Nick berencana untuk mendaftarkan dirinya dalam persiapan eksplorasi menuju Planet Mars 2020 mendatang.
Ia juga menuliskan nama istri dan anaknya—yang masih berada di perut itu, ke dalam daftar nama-nama yang mengikuti misi NASA menuju Mars.
Nama-nama para partisipan nantinya akan diukir menggunakan sinar elektron ke atas chip silicon dengan panjang teks lebih kecil dari seperseribu ukuran rambut manusia. Dengan ukuran itu, lebih dari satu juta nama dapat diukir di atas satu chip.
Chip-chip tersebut akan terbang bersama kendaraan jelajah NASA dengan dibalut penutup kaca.
Nick sangat berharap kalau dirinya bisa lolos dan masuk ke dalam tim. Bagaimanapun, ia adalah pecinta Astronomi. Ia tidak mungkin melewatkan kesempatan ini. Menjadi astronot adalah impiannya sejak kecil.
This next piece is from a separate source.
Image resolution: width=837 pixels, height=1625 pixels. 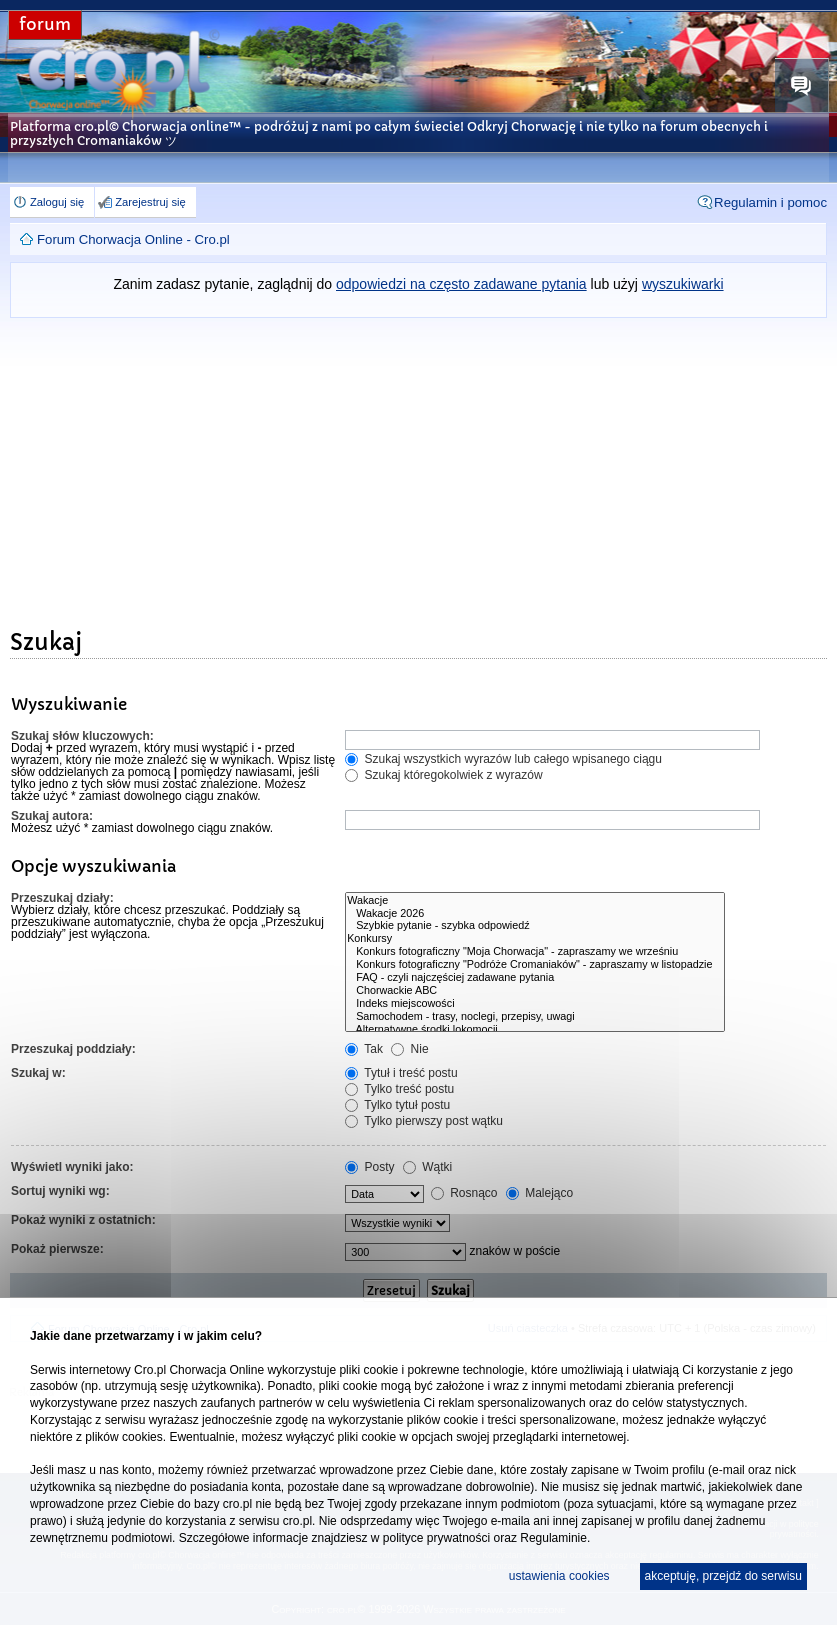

Elle pasti akan mendukungnya.
...*...
...HEADLINE...
Misi bersejarah NASA benar-benar menggemparkan jagat maya.
Berbagai berita menampilkan headline mengenai rencana itu dan membuat netizen ramai memperbincangkannya.
Berita itu membuat Nick semakin bertekad untuk terbang ke Mars, meskipun artinya ia harus meninggalkan anak dan istrinya.
...*...
...TAKE OFF...
...November 20, 2019...
...Houston, Texas...
.........
Setelah melewati berbagai proses yang sangat sulit dan panjang, akhirnya Nick dapat bernapas lega karena ia terpilih menjadi salah satu dari enam orang yang akan terbang ke Mars.
Ia dan lima rekannya menjalani masa karantina, dikurung dalam pesawat ruang angkasa palsu selama berbulan-bulan untuk mempelajari efek yang ditimbulkan. Percobaan ini berlangsung di Moskow, Rusia, dan mengikuti percobaan serupa di mana tim—yang terdiri dari enam orang itu—telah menghabiskan empat bulan di tempat yang sama.
Pada tanggal 20 Juli 2020, NASA dan ULA resmi meluncurkan misi Mars 2020 Perseverance Rover dengan roket Atlas V dari Space Launch Complex-41 di Cape Canaveral Air Force Station di Florida, Amerika Serikat.
Tak ingin kalah, satu bulan setelah peluncuran Perseverance Rover, China ikut merealisasikan misi mereka. Sebagai penjelajahan pertamanya, China meluncurkan pesawat ruang angkasa Tianwen-1 yang dilepas landaskan dengan roket Long March 5 pada 23 Agustus 2020.
Menurut kepala Komite Sains dan Teknologi China Aerospace Science and Technology Corporation, pesawat ini mendarat di Mars pada 1 Maret 2021.
Misi penjelajahan Mars oleh China ini beroperasi selama 90 Sol—satuan waktu di Mars—atau sekitar 3 bulan di Bumi. Sedangkan misi NASA dengan Perseverance direncanakan akan bertahan selama satu tahun di Mars atau selama 687 hari waktu Bumi.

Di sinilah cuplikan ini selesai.